* [Problem] Please transcribe the data below in full. Omit any picture you find in it.

(Extracted page text data)
————

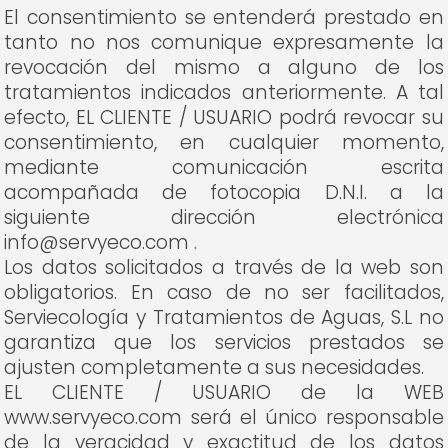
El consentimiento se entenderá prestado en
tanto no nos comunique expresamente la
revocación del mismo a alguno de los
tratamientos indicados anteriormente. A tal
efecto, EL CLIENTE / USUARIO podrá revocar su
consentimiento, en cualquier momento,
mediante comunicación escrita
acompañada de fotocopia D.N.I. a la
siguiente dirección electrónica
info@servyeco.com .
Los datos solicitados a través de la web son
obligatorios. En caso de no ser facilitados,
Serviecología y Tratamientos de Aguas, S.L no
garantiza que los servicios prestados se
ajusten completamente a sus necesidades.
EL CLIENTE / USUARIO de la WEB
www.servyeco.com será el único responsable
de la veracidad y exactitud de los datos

————

* [Exercise result]
El consentimiento se entenderá prestado en
tanto no nos comunique expresamente la
revocación del mismo a alguno de los
tratamientos indicados anteriormente. A tal
efecto, EL CLIENTE / USUARIO podrá revocar su
consentimiento, en cualquier momento,
mediante comunicación escrita
acompañada de fotocopia D.N.I. a la
siguiente dirección electrónica
info@servyeco.com .
Los datos solicitados a través de la web son
obligatorios. En caso de no ser facilitados,
Serviecología y Tratamientos de Aguas, S.L no
garantiza que los servicios prestados se
ajusten completamente a sus necesidades.
EL CLIENTE / USUARIO de la WEB
www.servyeco.com será el único responsable
de la veracidad y exactitud de los datos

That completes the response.